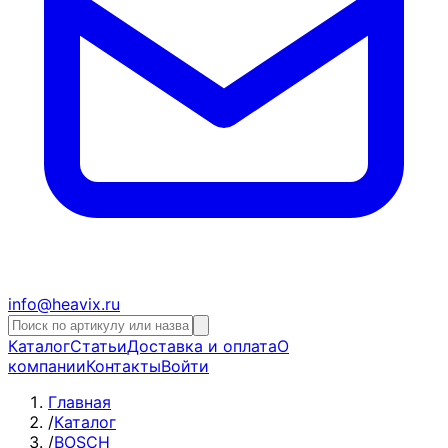
info@heavix.ru
Каталог
Статьи
Доставка и оплата
О
компании
Контакты
Войти
Главная
/
Каталог
/
BOSCH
* * * * * * * * *
Since the pictures are not wanted, copy only the text of the records above, exactly.

info@heavix.ru
Каталог
Статьи
Доставка и оплата
О
компании
Контакты
Войти
Главная
/
Каталог
/
BOSCH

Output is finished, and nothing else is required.